§ Record excerpts:

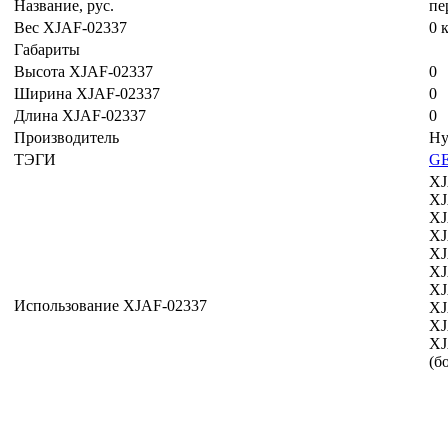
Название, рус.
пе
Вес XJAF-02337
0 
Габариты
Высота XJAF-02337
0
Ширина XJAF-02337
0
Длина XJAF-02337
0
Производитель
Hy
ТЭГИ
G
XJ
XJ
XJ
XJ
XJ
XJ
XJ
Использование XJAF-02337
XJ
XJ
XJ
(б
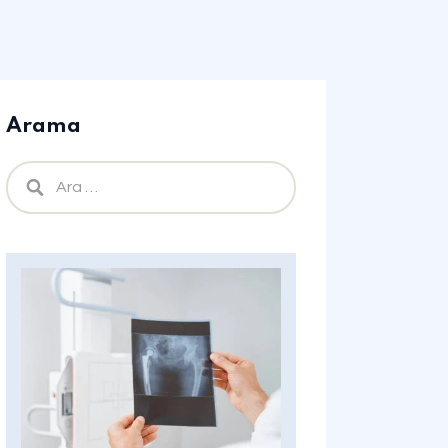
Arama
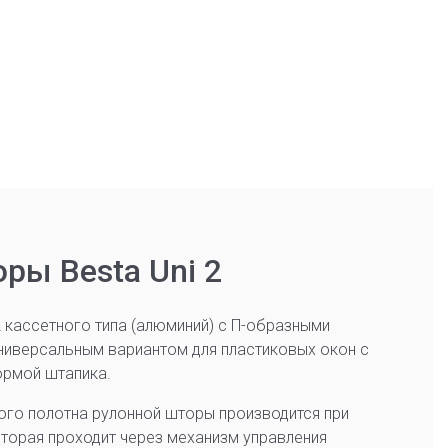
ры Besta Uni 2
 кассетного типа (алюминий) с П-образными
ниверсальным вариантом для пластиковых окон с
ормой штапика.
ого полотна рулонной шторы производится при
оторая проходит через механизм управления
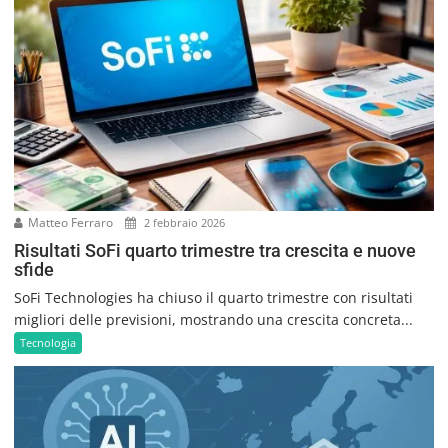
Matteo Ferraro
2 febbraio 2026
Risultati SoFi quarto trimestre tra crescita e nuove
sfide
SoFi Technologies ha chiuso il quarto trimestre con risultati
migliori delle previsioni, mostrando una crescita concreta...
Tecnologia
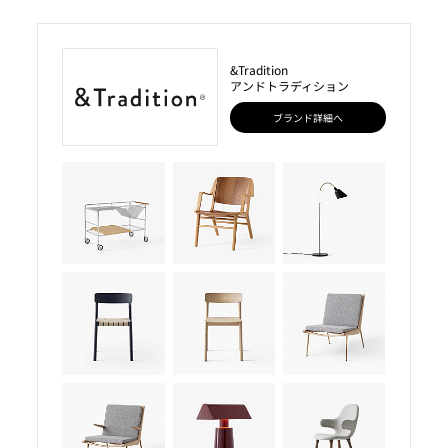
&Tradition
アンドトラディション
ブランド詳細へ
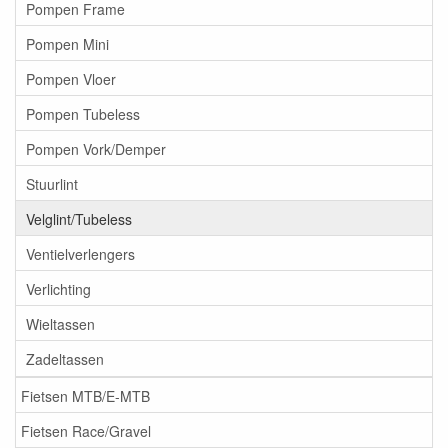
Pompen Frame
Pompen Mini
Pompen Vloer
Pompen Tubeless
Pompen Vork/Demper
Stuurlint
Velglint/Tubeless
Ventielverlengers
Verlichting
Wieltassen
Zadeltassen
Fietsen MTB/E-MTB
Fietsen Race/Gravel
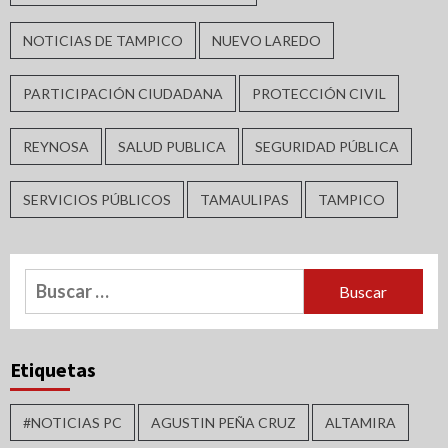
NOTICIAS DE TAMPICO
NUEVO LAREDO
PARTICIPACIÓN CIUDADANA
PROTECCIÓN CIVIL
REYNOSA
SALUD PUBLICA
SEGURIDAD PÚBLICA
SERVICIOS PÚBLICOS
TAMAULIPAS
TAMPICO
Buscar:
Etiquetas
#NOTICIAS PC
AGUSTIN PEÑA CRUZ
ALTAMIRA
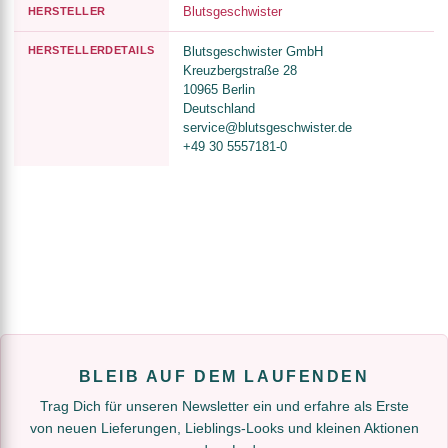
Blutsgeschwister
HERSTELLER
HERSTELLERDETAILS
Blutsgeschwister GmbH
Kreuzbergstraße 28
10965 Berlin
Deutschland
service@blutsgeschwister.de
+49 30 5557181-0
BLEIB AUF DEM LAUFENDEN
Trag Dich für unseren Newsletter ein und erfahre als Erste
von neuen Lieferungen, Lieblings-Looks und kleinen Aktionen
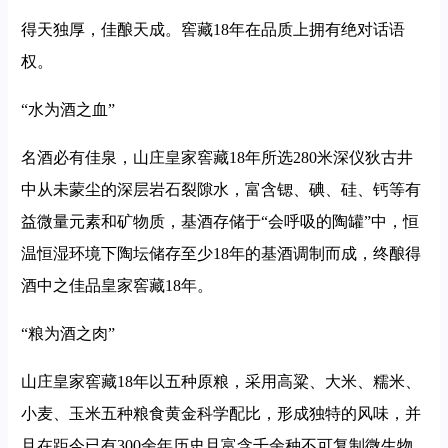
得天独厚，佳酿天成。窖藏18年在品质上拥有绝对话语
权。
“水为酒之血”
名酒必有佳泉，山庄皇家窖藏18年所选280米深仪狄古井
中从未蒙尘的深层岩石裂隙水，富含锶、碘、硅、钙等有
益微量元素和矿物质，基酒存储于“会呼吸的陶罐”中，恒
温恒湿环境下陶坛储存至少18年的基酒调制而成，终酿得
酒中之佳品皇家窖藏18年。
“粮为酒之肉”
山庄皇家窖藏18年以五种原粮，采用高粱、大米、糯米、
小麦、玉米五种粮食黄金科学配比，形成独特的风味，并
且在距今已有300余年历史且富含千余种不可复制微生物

§ Exercise instructions:
Pull out all lines from the listing that contain the string "XJAF".

§ Expected output:
Вес XJAF-02337
Высота XJAF-02337
Ширина XJAF-02337
Длина XJAF-02337
Использование XJAF-02337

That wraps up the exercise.